--- Materials provided Enclosed Below ---
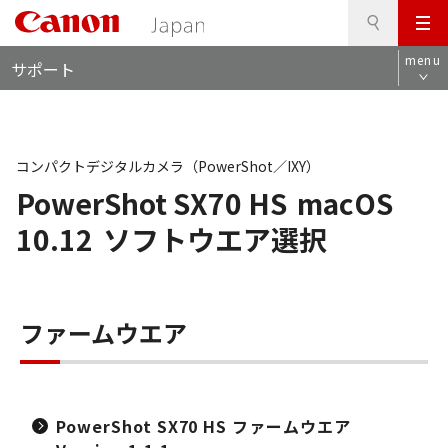
検
このページの本文へ
メ
索
ロ
ニ
menu
サポート
ー
ュ
カ
ー
ル
ナ
ビ
コンパクトデジタルカメラ（PowerShot／IXY）
PowerShot SX70 HS
macOS
10.12
ソフトウエア選択
ファームウエア
PowerShot SX70 HS ファームウエア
--- End of Enclosed Materials provided ---
- Task directions -
Should a record include a picture, drop the picture and write out the remainder exactly.

- Finished task -
検
このページの本文へ
メ
索
ロ
ニ
menu
サポート
ー
ュ
カ
ー
ル
ナ
ビ
コンパクトデジタルカメラ（PowerShot／IXY）
PowerShot SX70 HS
macOS
10.12
ソフトウエア選択
ファームウエア
PowerShot SX70 HS ファームウエア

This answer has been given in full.